WORK ITEM => Restate each of the lines below word for word and drop every picture.

AVAILABLE DATA =>
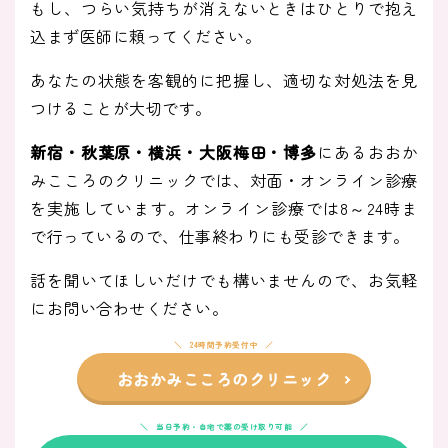
もし、つらい気持ちが消えないときはひとりで抱え
込まず医師に頼ってください。
あなたの状態を客観的に把握し、適切な対処法を見
つけることが大切です。
新宿・秋葉原・横浜・大阪梅田・博多
にあるおおか
みこころのクリニックでは、対面・オンライン診療
を実施しています。オンライン診療では8～24時ま
で行っているので、仕事終わりにも受診できます。
話を聞いてほしいだけでも構いませんので、お気軽
にお問い合わせください。
24時間予約受付中
おおかみこころのクリニック
当日予約・自宅で薬の受け取り可能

WRITTEN ANSWER =>
もし、つらい気持ちが消えないときはひとりで抱え
込まず医師に頼ってください。
あなたの状態を客観的に把握し、適切な対処法を見
つけることが大切です。
新宿・秋葉原・横浜・大阪梅田・博多
にあるおおか
みこころのクリニックでは、対面・オンライン診療
を実施しています。オンライン診療では8～24時ま
で行っているので、仕事終わりにも受診できます。
話を聞いてほしいだけでも構いませんので、お気軽
にお問い合わせください。
24時間予約受付中
おおかみこころのクリニック
当日予約・自宅で薬の受け取り可能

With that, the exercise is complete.